Lowell D. Reese: A true Kentucky hero
The Bluegrass Institute is saddened at the death of one of our commonwealth’s – and country’s – fallen heroes.
Lowell D. Reese, a Kentucky native and founder of Kentucky Roll Call, a public-affairs publishing company in Frankfort, passed away on April 15.Reese, who fought for his country as a battalion commander on the front lines in Vietnam, served the commonwealth passionately and faithfully -- particularly in efforts to advance sound policies that would bring badly needed reforms, change the trajectory of Kentucky's future and improve the lives of his fellow Kentuckians.
He helped spur efforts in recent years to shine the light on Kentucky’s public-pension system, taking particular aim at House Bill 299, which he labeled the “Pension Greed Act” because it lets legislators calculate their legislative pensions using their full-time salaries in another state or local government job rather than their part-time lawmaker salaries.
“This practice allows part-time legislators to convert their normal pension to super-sized pensions,” Reese wrote in Future Shock Solutions: 16 steps to treat Kentucky’s public pension ailment, the final in a series of Bluegrass Institute policy reports he authored on the state’s retirement plans. Reese often stated that the first and most-important of those steps was making the commonwealth’s retirement plans transparent, allowing taxpayers – especially retirees who depend on state-funded pensions for their livelihoods and economic security -- access to information needed to hold Frankfort’s politicians accountable and achieve challenging reforms.

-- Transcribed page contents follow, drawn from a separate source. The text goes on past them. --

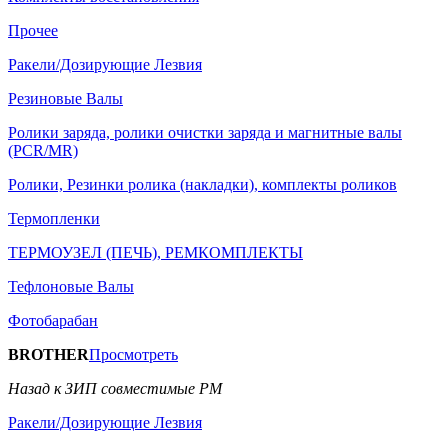
Прочее
Ракели/Дозирующие Лезвия
Резиновые Валы
Ролики заряда, ролики очистки заряда и магнитные валы
(PCR/MR)
Ролики, Резинки ролика (накладки), комплекты роликов
Термопленки
ТЕРМОУЗЕЛ (ПЕЧЬ), РЕМКОМПЛЕКТЫ
Тефлоновые Валы
Фотобарабан
BROTHER
Просмотреть
Назад к ЗИП совместимые РМ
Ракели/Дозирующие Лезвия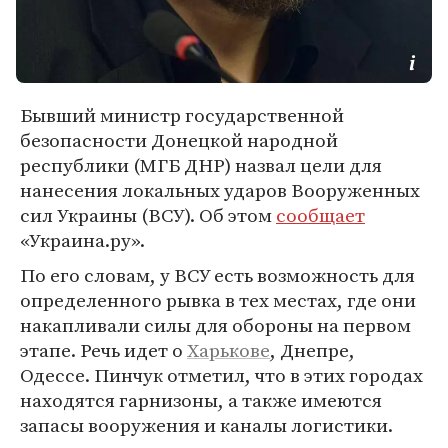
Бывший министр государственной
безопасности Донецкой народной
республики (МГБ ДНР) назвал цели для
нанесения локальных ударов Вооруженных
сил Украины (ВСУ). Об этом
сообщает
«Украина.ру».
По его словам, у ВСУ есть возможность для
определенного рывка в тех местах, где они
накапливали силы для обороны на первом
этапе. Речь идет о
Харькове
, Днепре,
Одессе. Пинчук отметил, что в этих городах
находятся гарнизоны, а также имеются
запасы вооружения и каналы логистики.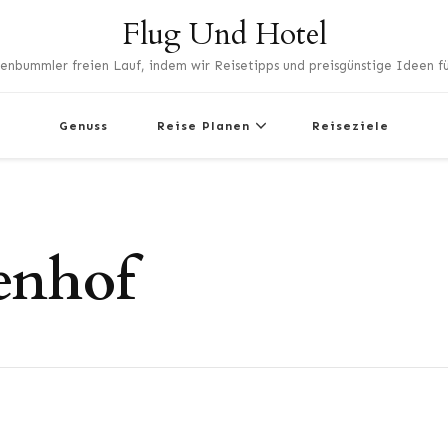
Flug Und Hotel
enbummler freien Lauf, indem wir Reisetipps und preisgünstige Ideen für
Genuss
Reise Planen
Reiseziele
ienhof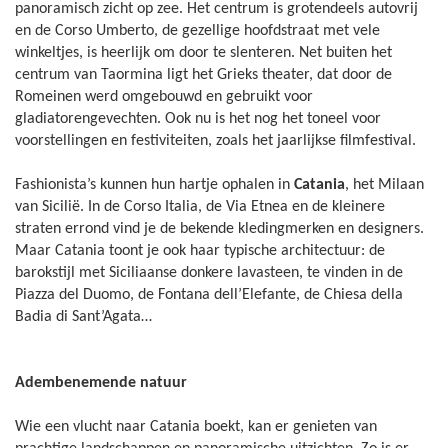
panoramisch zicht op zee. Het centrum is grotendeels autovrij
en de Corso Umberto, de gezellige hoofdstraat met vele
winkeltjes, is heerlijk om door te slenteren. Net buiten het
centrum van Taormina ligt het Grieks theater, dat door de
Romeinen werd omgebouwd en gebruikt voor
gladiatorengevechten. Ook nu is het nog het toneel voor
voorstellingen en festiviteiten, zoals het jaarlijkse filmfestival.
Fashionista’s kunnen hun hartje ophalen in
Catania
, het Milaan
van Sicilië. In de Corso Italia, de Via Etnea en de kleinere
straten errond vind je de bekende kledingmerken en designers.
Maar Catania toont je ook haar typische architectuur: de
barokstijl met Siciliaanse donkere lavasteen, te vinden in de
Piazza del Duomo, de Fontana dell’Elefante, de Chiesa della
Badia di Sant’Agata…
Adembenemende natuur
Wie een vlucht naar Catania boekt, kan er genieten van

Reese in the Future Shock series of reports put the unfunded pension-liability crisis in perspective:
Kentucky’s public servants and retirees are increasingly and rightfully concerned about the security of their retirement livelihood. But towering above that, funding their pensions has become a societal issue. The standard of living of all Kentuckians is at stake. How is that, you ask? Human progress depends on economic progress, and economic progress depends on laws that favor it — and on education. Two-thirds of the state’s budget, the General Fund, goes to education. When public employee pensions compete with other government programs for funding, pensions will come first.
Following the minor pension-policy changes enacted in 2013 by the Kentucky General Assembly, Reese pointedly chastised the legislature for failing to address “benefit creep." He called tackling the expenditures in the system "the other third rail in politics,” in part "because it would draw attention to the legislators’ role in creating the crisis.”
His prophetic analysis of the impact that the public-pension crisis was having on the entire economic vitality of the commonwealth in a Courier-Journal op-ed in January 2014 rings just as true – perhaps even truer – in April 2016 with recent passage of a budget that cuts higher-education funding in order to increase payments to the retirement systems but does nothing to address the plans' expenditures:
Pensions are dipping into the budget of the commonwealth as never before. Pensions are crowding out education. They are crowding out infrastructure. They are crowding out programs that affect the lives of all Kentuckians. Lowell Reese was a man who served his country in the fight against communism in Vietnam and his commonwealth in a campaign to address the most challenging issues of our day. He is a true Kentucky hero.
The Bluegrass Institute sends our deepest condolences to his wife, Carol, and the entire Reese family.
A celebration of life gathering will be held at a future date.